Based on observed means, the error term is mean square (error) = 80,406.639

*The mean difference is significant at p < .05 level

Discussion

In the current coronavirus pandemic, it has become necessary to address the issue of aerosol and splatter generation during certain dental procedures owing to their potential contribution as carriers of pathogens and the increased spread of pathogens within dental settings [14]. Therefore, in this study, the amount of generated aerosolized particles and splatter vertical spread during a simulated scaling procedure were investigated in a well-controlled environment. Furthermore, the effectiveness of the addition of three thickening agents to coolant solutions in mitigating aerosol production and splatter spread was examined. The aerosol particle concentrations were quantified using a handheld particle counter. This approach is considered a reliable method to investigate aerosol concentrations and their evolution in time and yields accurate results compared to the conventional aerosol measurement technique known as laser sheet scattering [15]. Moreover, handheld particle counters have been used in previous studies to quantify aerosols [16, 17]. A fluorescent dye was used to trace the extent of the vertical spread of the splatter. This method has also been used in many existing dental, ophthalmology, and medical studies to trace splatter [18-20].

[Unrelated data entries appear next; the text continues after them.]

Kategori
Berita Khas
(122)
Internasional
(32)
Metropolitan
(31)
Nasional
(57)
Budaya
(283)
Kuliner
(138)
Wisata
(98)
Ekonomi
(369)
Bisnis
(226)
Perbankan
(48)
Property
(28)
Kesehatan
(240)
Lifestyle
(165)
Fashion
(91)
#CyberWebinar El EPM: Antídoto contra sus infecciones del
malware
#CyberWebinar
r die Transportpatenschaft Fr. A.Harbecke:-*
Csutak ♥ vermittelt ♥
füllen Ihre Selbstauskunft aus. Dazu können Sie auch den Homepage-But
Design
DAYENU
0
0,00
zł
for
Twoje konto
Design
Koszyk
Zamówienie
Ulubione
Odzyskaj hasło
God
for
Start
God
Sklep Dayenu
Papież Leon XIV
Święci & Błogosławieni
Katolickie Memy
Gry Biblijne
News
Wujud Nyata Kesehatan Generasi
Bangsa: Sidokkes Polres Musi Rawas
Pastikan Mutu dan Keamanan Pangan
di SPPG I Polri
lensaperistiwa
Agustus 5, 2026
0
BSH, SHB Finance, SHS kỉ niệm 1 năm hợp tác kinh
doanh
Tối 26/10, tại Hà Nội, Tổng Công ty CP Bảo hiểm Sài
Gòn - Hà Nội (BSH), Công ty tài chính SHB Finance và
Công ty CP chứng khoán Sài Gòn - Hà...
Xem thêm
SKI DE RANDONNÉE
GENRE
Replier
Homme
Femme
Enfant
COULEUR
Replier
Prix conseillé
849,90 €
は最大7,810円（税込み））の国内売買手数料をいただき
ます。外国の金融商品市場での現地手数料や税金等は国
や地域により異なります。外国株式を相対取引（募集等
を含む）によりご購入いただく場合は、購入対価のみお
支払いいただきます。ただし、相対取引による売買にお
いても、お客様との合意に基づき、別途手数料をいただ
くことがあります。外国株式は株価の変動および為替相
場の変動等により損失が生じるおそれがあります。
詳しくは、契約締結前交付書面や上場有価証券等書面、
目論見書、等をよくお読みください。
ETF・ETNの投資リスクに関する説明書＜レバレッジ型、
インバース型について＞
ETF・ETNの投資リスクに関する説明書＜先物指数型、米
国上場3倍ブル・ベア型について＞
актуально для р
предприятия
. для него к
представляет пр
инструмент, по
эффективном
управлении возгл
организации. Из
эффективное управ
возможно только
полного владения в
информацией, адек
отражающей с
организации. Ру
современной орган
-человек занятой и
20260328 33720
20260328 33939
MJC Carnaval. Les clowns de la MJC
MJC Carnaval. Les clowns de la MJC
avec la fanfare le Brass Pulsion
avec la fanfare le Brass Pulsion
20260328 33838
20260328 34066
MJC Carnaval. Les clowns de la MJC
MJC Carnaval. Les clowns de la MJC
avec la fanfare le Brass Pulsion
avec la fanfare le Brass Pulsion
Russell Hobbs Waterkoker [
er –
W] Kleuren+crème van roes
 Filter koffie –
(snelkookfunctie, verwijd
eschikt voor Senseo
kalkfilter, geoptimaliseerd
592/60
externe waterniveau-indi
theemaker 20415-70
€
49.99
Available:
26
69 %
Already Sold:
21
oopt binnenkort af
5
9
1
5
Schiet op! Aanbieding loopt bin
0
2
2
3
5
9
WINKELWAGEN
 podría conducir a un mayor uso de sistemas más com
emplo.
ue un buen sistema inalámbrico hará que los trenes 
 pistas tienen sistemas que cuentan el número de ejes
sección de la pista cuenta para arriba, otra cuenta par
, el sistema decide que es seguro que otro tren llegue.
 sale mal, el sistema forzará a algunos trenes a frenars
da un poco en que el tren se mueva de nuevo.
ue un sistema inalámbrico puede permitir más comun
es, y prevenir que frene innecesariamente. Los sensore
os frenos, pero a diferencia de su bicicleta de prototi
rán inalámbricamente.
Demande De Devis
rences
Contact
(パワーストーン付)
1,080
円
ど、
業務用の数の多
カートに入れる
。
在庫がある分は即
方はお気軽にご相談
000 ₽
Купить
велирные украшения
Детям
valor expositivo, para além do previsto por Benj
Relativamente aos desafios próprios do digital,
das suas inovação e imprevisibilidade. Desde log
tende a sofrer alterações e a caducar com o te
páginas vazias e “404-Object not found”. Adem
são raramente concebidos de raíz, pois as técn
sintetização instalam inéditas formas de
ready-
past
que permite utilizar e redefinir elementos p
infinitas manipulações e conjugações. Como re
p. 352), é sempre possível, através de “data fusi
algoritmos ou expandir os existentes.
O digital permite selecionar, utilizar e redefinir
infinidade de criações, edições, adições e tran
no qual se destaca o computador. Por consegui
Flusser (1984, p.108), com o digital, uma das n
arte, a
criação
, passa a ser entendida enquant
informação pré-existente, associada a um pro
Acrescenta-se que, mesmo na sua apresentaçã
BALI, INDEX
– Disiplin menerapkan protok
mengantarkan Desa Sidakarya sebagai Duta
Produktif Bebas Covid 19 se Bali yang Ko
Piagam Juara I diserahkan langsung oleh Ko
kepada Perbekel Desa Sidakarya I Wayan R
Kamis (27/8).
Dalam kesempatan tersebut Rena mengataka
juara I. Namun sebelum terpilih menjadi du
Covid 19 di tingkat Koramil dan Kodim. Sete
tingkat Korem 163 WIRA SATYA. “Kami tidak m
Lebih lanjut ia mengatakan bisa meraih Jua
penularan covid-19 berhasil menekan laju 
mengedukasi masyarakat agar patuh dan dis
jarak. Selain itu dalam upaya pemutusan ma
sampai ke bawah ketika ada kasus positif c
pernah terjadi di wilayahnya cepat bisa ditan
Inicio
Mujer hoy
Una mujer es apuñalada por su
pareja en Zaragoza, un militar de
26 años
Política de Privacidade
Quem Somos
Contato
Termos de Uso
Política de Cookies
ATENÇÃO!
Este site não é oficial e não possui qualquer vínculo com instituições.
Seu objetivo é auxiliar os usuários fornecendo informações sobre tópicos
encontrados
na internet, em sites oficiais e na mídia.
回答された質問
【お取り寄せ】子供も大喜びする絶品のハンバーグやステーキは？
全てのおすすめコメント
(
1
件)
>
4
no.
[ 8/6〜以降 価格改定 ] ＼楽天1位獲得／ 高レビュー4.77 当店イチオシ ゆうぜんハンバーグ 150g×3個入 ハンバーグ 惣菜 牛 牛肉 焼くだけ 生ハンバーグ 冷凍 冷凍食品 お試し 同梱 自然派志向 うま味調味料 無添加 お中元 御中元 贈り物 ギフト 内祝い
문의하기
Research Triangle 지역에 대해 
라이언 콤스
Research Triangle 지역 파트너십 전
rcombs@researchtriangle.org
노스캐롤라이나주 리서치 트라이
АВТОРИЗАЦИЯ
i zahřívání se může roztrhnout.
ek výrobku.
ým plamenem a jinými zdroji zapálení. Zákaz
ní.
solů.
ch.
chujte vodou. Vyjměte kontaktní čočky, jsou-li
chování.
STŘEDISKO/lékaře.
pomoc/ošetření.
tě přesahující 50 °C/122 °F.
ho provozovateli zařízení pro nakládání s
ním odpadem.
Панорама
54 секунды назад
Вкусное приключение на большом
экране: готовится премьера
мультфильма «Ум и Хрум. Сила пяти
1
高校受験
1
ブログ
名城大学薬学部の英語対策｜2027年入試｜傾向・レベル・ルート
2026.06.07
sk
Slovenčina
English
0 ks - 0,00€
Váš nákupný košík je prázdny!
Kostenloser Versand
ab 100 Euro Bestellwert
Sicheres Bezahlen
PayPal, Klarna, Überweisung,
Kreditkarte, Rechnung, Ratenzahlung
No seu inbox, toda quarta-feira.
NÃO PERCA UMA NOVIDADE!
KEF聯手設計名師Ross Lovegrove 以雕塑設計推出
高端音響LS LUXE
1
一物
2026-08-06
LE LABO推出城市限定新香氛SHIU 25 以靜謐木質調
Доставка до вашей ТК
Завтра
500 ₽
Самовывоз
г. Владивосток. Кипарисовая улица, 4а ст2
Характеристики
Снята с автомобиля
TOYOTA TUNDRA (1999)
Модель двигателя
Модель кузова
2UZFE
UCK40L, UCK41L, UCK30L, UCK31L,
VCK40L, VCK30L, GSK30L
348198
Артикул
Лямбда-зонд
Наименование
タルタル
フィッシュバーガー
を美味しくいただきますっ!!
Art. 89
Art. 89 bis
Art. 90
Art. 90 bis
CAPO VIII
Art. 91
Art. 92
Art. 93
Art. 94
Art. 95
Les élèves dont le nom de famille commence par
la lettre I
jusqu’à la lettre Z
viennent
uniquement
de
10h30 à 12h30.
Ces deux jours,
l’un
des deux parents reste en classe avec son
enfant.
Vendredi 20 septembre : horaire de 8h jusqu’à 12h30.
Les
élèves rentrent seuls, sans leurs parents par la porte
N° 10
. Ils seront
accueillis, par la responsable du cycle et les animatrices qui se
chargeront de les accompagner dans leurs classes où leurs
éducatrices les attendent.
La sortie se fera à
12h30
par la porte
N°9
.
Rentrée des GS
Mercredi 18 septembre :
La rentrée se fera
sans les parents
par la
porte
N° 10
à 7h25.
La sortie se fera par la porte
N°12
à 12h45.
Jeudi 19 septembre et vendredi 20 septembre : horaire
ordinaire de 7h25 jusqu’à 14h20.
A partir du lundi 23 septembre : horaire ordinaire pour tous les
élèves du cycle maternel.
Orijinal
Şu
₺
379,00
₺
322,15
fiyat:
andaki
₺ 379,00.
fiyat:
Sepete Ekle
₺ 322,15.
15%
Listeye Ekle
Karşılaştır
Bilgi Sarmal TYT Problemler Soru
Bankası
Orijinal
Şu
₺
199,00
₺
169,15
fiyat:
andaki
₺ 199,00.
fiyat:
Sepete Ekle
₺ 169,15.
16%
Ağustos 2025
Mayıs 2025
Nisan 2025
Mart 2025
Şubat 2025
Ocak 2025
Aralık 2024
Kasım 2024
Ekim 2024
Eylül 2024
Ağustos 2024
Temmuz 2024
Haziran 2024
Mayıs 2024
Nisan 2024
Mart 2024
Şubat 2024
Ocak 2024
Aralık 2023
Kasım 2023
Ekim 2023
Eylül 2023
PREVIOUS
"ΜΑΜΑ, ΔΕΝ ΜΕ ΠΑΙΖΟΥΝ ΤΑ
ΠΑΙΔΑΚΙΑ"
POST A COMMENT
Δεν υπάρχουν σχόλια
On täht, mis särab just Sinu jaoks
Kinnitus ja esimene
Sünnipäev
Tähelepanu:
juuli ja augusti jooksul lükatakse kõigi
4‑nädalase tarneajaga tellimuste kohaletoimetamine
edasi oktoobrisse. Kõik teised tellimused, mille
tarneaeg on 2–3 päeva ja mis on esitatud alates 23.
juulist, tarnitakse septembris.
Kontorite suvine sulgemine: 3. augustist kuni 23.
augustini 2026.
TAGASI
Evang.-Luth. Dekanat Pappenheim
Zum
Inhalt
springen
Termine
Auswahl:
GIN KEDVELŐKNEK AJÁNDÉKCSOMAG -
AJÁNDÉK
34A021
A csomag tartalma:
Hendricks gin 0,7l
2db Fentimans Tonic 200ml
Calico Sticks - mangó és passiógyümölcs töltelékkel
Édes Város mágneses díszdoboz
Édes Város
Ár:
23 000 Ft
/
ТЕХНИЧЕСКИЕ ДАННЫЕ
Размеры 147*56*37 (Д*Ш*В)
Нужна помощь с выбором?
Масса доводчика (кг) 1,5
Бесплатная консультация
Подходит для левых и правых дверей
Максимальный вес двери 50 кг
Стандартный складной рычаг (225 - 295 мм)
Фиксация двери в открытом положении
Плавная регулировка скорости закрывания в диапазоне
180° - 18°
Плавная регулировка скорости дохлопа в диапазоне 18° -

The results showed that the generated aerosol and droplet count increased 10- to 13-fold compared to the baseline values when the scaling was performed using distilled water as a coolant without the addition of a thickening agent or the implementation of any mitigation procedure. This massive increase in the count of aerosolized particles, which may potentially be carriers of SARS-CoV-2 or other respiratory viruses, exhibits the degree of health hazard that a routine dental procedure may impose on patients and dental personnel. These values of the increased aerosolized particle concentration are comparable to those reported by Polednik [21], who indicated a nearly 16-fold increase in the count of particles having different sizes during various dental procedures. Furthermore, this study showed that the vertical extent of the projectile splatter was approximately 0.62 m above the site of operation (i.e., scaler tip) which is similar to the findings of a previous study [22]. This particular finding is of significance for open plan clinics such as dental hospitals and schools and may suggest that the barrier wall between clinics cubicles should be adequately high to prevent the spread of splatter that may be a carrier of different pathogens between adjacent dental units.

In this study, three food-grade thickening agents were used. These agents, which are “generally recognized as safe,” are biodegradable, nontoxic, and biocompatible [23, 24]. They are used in food applications such as sauces and dressings, baked goods, beverages, desserts, and ice creams and in non-food applications such as oil field, personal care, pharmaceutical, and home care products [25]. In dental applications, these agents are often used in artificial saliva, toothpaste, oral moisturizers, and local drugs delivery systems [10, 26]. Food thickeners are also used for dysphagia patients to reduce the risk of aspiration [27]. These compounds, which have a high molecular weight, are water-soluble (soluble in cold water) and can exhibit an extremely high viscosity even at low concentrations. The materials hydrate in cold water to yield a viscous solution with pseudo-plastic flow behavior [28, 29].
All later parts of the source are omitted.